A primeira máquina de costura que funcionou quase não sobreviveu aos próprios vizinhos de seu inventor. Quando o alfaiate francês Barthelemy Thimonnier montou em Paris uma oficina de máquinas de ponto corrente de madeira para costurar uniformes do exército, alfaiates rivais, apavorados de que os aparelhos lhes roubassem o sustento, invadiram e as destruíram, primeiro em 1831 e de novo cerca de uma década depois. Ele morreu pobre e em grande parte esquecido, e ainda assim a máquina que construiu acabou sobrevivendo a ele por bem mais de um século.

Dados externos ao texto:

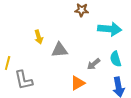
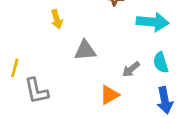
yellow arrow: (39, 37) -> (57, 19), moved

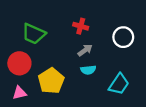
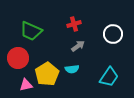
red cross: (81, 26) -> (74, 24), turned -32
cyan semicircle: (88, 70) -> (72, 69), moved
pink triangle: (19, 93) -> (26, 85), moved

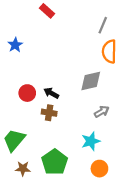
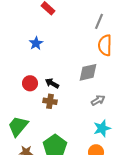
blue star: (15, 45) -> (36, 43), moved
cyan star: (91, 141) -> (102, 128), moved

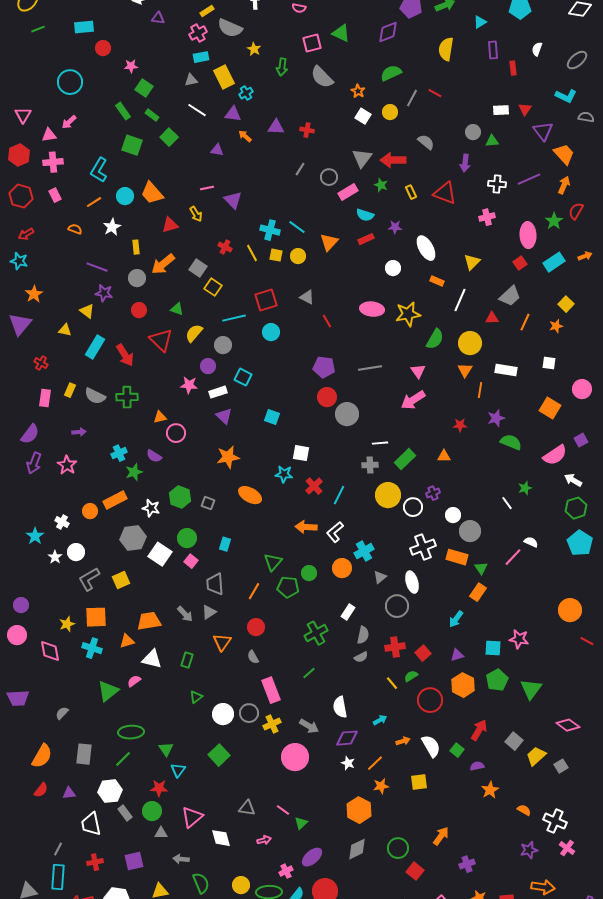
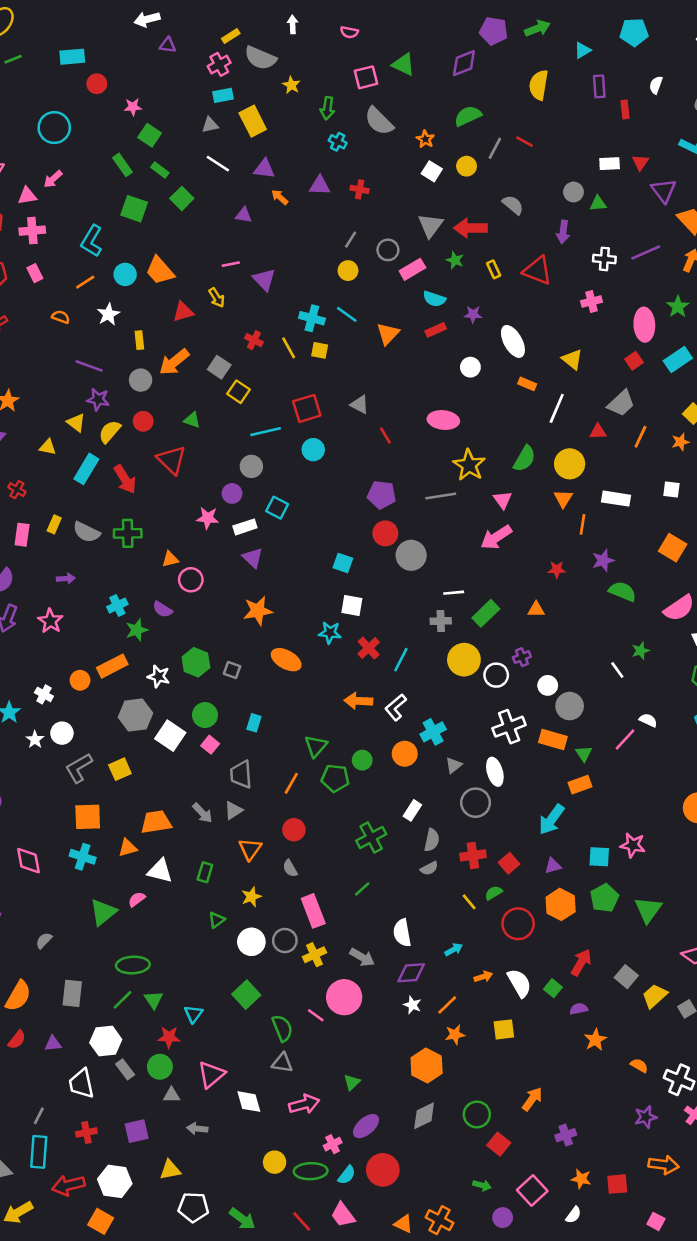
cyan cross: (246, 93) -> (338, 142), moved, turned -32
yellow circle: (298, 256) -> (348, 271), moved
yellow triangle: (472, 262) -> (572, 359), turned -36
yellow star: (408, 314) -> (469, 465), moved, turned -30
yellow semicircle: (194, 333) -> (110, 432), moved
cyan square: (272, 417) -> (343, 563), moved
orange rectangle: (478, 592) -> (580, 785), turned 36
cyan arrow: (456, 619) -> (552, 819), size x1.4
yellow star: (67, 624) -> (251, 897), moved
green triangle: (166, 749) -> (153, 1000), moved
pink line: (283, 810) -> (316, 1015), moved
pink arrow: (264, 840) -> (304, 1104), size x1.6
green semicircle: (201, 883) -> (282, 1028), moved

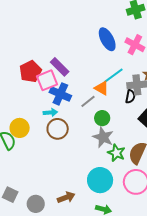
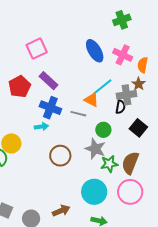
pink square: (47, 80) -> (37, 49), moved
gray line: (88, 101) -> (78, 114), turned 56
green circle: (102, 118) -> (103, 130), moved
brown circle: (58, 129) -> (60, 156), moved
green star: (116, 153) -> (109, 164), turned -30

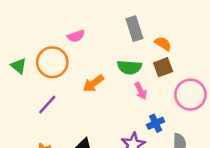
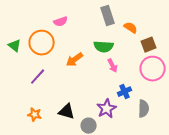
brown square: (163, 67) -> (149, 45), moved

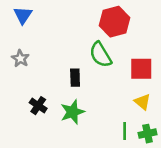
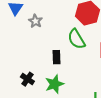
gray star: (20, 59) -> (35, 21), moved

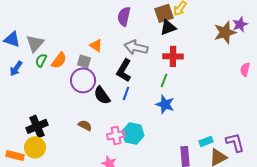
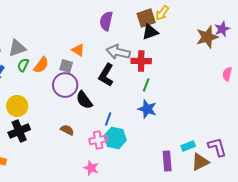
gray triangle: (35, 43) -> (17, 48), turned 30
red cross: (173, 56) -> (141, 61), moved
blue line: (126, 93) -> (108, 119), moved
yellow circle: (35, 147) -> (17, 106), moved

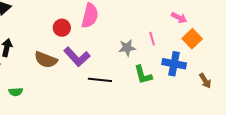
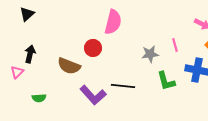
red circle: (62, 28) -> (93, 48), moved
purple L-shape: (77, 57) -> (93, 95), moved

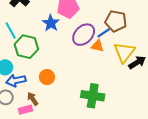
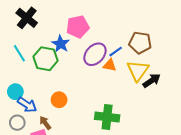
brown pentagon: (116, 21) -> (140, 43), moved
green hexagon: (26, 47) -> (45, 59), moved
blue arrow: (16, 81) -> (27, 105), turned -132

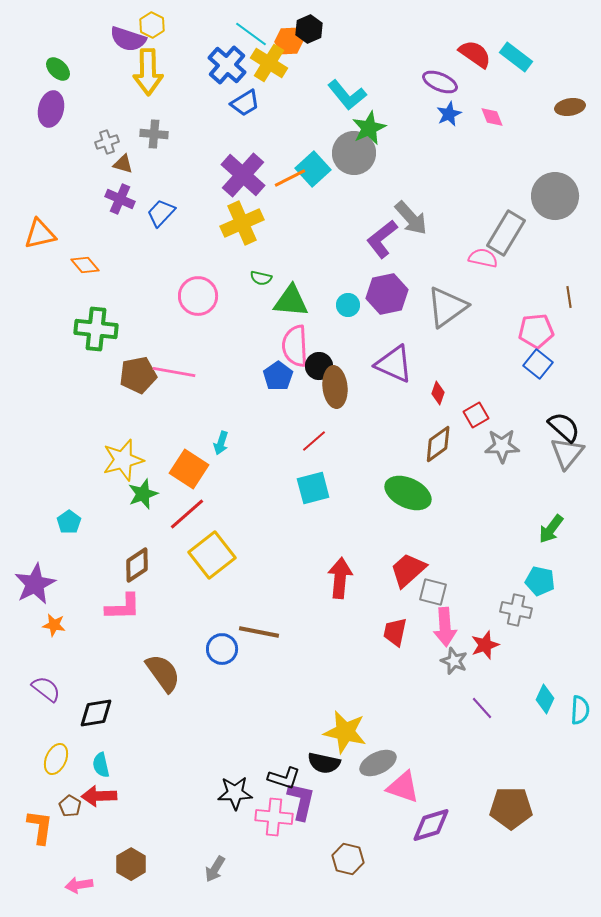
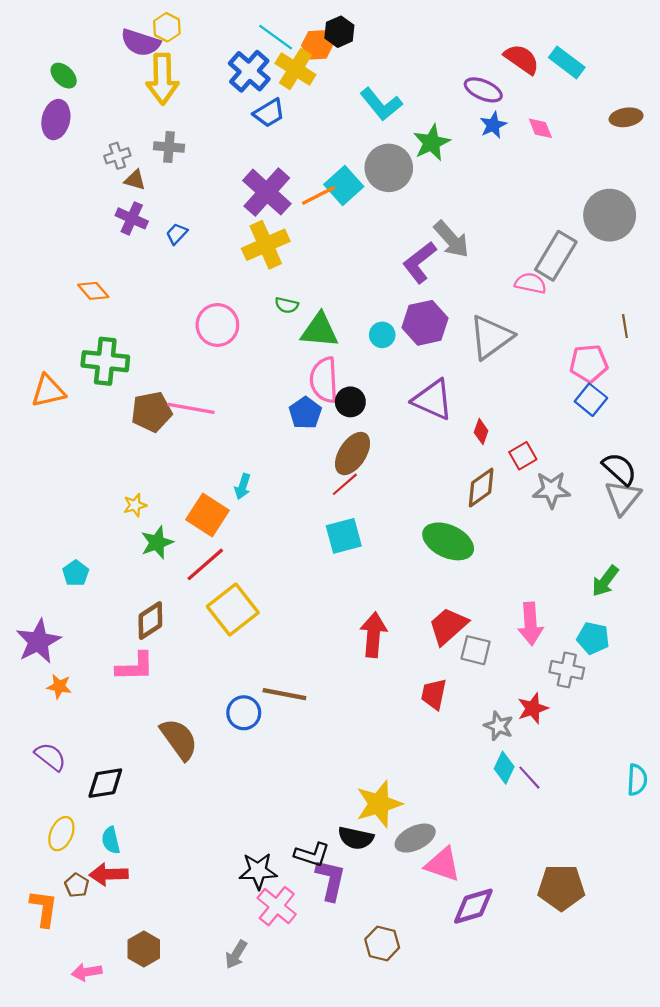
green star: (369, 128) -> (432, 143), moved
blue trapezoid: (161, 213) -> (177, 234), size x0.7
orange triangle: (40, 234) -> (48, 391), moved
brown ellipse: (335, 387) -> (353, 454), moved, turned 39
yellow star: (123, 460) -> (135, 505), size x0.5
pink arrow: (445, 627) -> (530, 624), moved
cyan diamond: (545, 699) -> (504, 768), moved
yellow star: (345, 732) -> (379, 804), turned -30
pink cross: (274, 817) -> (277, 906), moved, turned 33

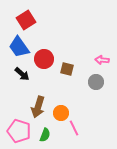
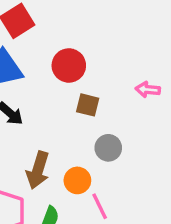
red circle: (44, 59) -> (69, 65), moved
gray circle: (96, 82) -> (108, 148), moved

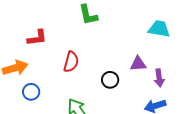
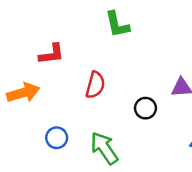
blue circle: (31, 92) -> (57, 138), moved

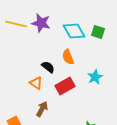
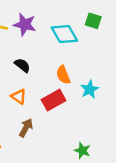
green square: (98, 32) -> (93, 21), moved
orange semicircle: (68, 57) -> (63, 75), moved
black semicircle: (48, 67) -> (22, 65), moved

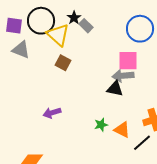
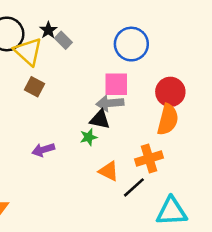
purple arrow: (52, 113) -> (43, 150), moved
green star: (101, 125) -> (89, 137), moved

As covinhas de um dedal servem para segurar a agulha

As covinhas de um dedal servem para segurar a agulha

Aquelas incontáveis covinhas minúsculas de um dedal não são enfeite; são uma superfície de aderência. Quando quem costura empurra uma agulha através de tecido grosso ou em várias camadas, a extremidade sem ponta pode escorregar de uma tampa metálica lisa, então cada pequena covinha prende a cabeça da agulha e a mantém firme enquanto a força a empurra reto através do pano. Os metalúrgicos já haviam aperfeiçoado o recartilhado fino e regular que estampa essas covinhas lá pelo século XIV.